● Problem to work on
Using the listing below, print the line containing "CHECKLIST & CALCULATORS", the line containing "low rank approximation", and each line between them, exactly and nothing else. Pictures stay out of the print.

● Excerpted records
_ _ _ _ _ _ _
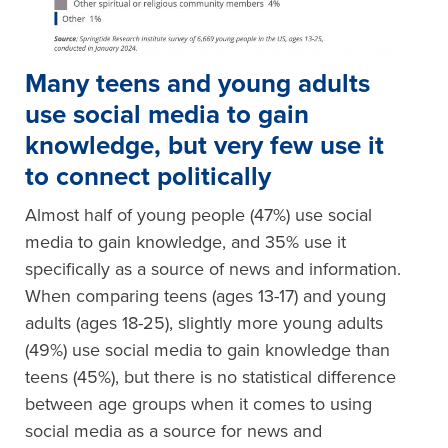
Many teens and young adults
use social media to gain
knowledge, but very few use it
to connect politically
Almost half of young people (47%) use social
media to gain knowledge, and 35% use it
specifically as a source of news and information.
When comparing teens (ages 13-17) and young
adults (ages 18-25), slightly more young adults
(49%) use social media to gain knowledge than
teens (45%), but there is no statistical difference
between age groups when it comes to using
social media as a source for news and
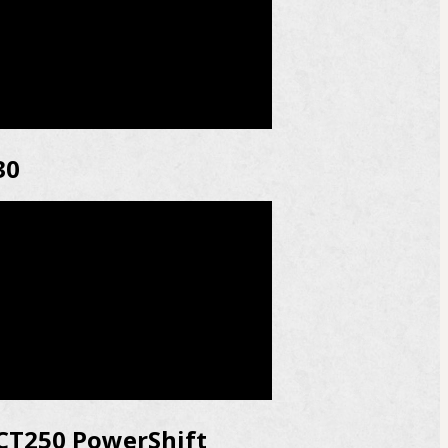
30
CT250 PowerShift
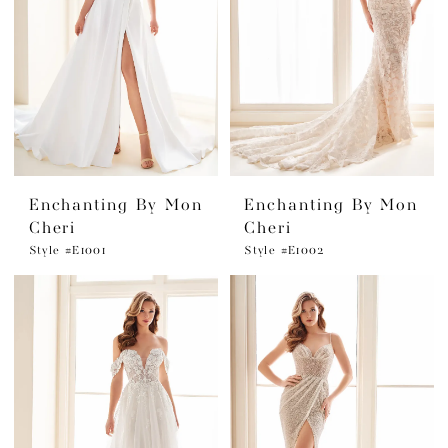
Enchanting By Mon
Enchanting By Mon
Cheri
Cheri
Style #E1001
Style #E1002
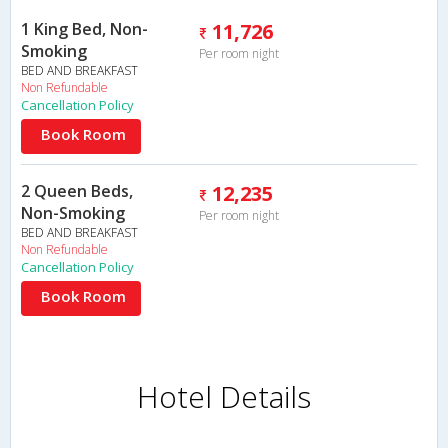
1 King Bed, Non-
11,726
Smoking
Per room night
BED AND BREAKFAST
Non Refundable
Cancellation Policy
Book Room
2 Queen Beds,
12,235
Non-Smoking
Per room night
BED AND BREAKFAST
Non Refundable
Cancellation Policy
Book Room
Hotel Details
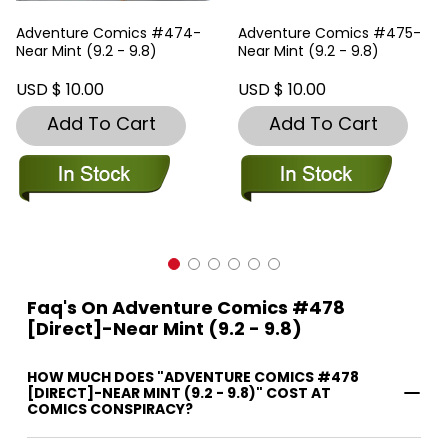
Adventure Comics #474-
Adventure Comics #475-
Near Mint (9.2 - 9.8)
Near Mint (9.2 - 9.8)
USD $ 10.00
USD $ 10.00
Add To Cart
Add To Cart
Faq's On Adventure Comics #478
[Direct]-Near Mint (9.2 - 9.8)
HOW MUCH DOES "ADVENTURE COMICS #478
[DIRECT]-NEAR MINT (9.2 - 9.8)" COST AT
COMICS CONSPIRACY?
_ _ _ _ _ _ _
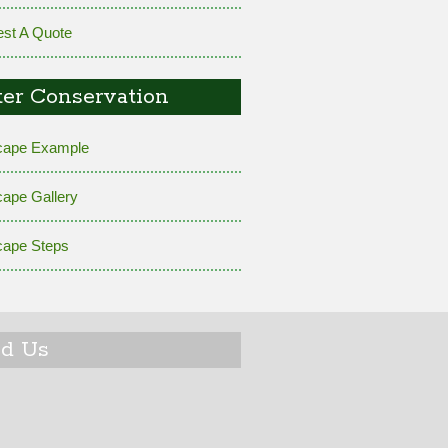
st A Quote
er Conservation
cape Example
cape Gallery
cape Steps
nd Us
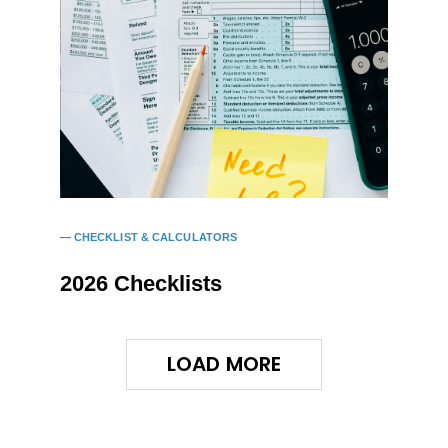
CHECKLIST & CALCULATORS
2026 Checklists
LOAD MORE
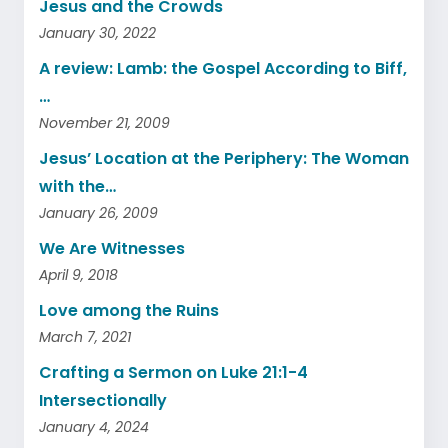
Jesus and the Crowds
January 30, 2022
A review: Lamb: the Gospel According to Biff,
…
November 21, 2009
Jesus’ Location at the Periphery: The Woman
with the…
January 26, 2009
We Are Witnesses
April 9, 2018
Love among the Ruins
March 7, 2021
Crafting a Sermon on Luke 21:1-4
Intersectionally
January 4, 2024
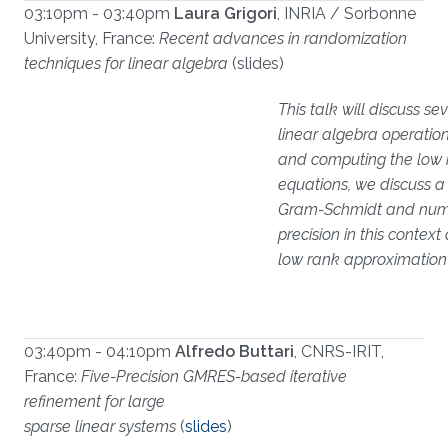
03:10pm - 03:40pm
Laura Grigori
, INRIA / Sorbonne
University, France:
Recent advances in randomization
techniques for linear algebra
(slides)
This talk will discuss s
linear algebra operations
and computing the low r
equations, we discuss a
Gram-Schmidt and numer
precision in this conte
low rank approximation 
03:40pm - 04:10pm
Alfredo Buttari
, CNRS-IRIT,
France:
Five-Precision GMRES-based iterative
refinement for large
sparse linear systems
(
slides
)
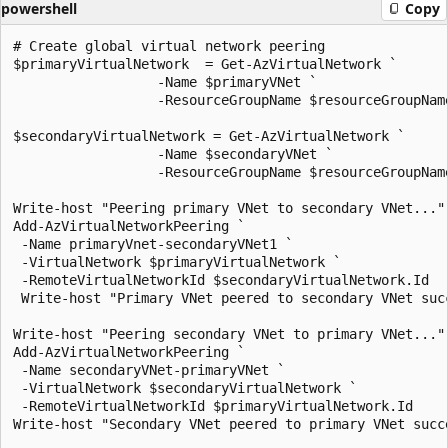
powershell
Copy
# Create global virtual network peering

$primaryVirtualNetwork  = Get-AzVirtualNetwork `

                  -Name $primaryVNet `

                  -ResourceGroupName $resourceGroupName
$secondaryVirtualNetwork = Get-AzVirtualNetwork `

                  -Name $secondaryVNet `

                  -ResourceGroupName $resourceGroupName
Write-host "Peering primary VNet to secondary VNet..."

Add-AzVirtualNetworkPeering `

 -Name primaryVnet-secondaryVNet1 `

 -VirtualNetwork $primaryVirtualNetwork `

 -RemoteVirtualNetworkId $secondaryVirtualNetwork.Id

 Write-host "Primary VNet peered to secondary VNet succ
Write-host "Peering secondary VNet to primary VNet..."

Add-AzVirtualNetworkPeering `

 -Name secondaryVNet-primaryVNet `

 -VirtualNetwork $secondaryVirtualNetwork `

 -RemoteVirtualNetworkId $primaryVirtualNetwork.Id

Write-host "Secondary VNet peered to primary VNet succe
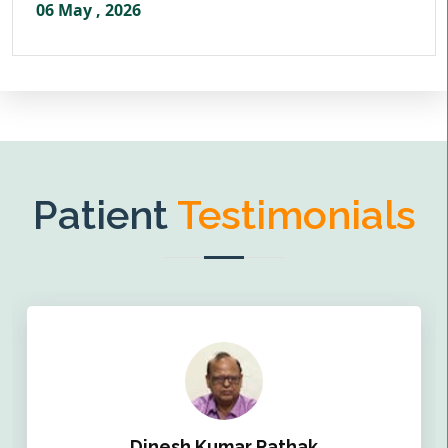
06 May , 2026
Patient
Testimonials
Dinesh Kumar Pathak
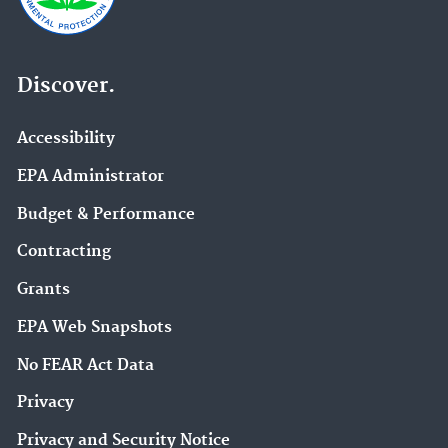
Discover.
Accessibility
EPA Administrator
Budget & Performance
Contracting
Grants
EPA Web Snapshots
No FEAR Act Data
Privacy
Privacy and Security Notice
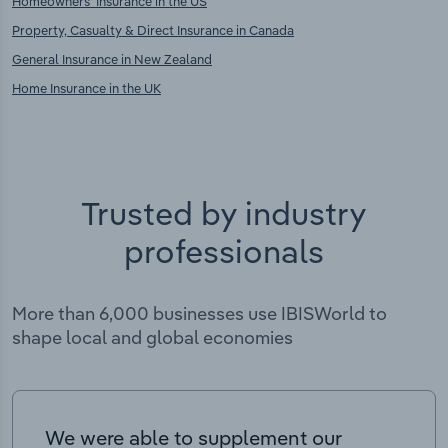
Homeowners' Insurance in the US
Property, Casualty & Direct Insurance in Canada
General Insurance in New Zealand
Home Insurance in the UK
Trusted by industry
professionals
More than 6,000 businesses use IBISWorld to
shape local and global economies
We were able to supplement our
_ _ _ _ _ _ _
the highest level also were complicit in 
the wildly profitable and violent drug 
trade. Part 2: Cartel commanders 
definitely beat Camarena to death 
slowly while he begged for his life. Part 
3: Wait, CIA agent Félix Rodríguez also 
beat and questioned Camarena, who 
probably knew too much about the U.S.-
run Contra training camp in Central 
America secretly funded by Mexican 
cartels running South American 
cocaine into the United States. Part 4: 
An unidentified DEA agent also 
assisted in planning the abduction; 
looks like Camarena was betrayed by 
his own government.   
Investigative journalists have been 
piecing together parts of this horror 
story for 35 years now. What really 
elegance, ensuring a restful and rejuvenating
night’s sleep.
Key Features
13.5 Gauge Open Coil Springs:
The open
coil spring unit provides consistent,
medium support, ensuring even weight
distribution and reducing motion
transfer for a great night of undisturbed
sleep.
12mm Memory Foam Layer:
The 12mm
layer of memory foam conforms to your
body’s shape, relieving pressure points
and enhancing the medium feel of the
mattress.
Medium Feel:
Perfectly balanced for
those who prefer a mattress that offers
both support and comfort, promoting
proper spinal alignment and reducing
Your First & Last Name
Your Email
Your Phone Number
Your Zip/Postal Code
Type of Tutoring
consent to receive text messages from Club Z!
_ _ _ _ _ _ _
● Result of the task
CHECKLIST & CALCULATORS
2026 Checklists
LOAD MORE
Jesus and the Crowds
January 30, 2022
A review: Lamb: the Gospel According to Biff,
…
November 21, 2009
Jesus’ Location at the Periphery: The Woman
with the…
January 26, 2009
We Are Witnesses
April 9, 2018
Love among the Ruins
March 7, 2021
Crafting a Sermon on Luke 21:1-4
Intersectionally
January 4, 2024
03:10pm - 03:40pm
Laura Grigori
, INRIA / Sorbonne
University, France:
Recent advances in randomization
techniques for linear algebra
(slides)
This talk will discuss s
linear algebra operations
and computing the low r
equations, we discuss a
Gram-Schmidt and numer
precision in this conte
low rank approximation 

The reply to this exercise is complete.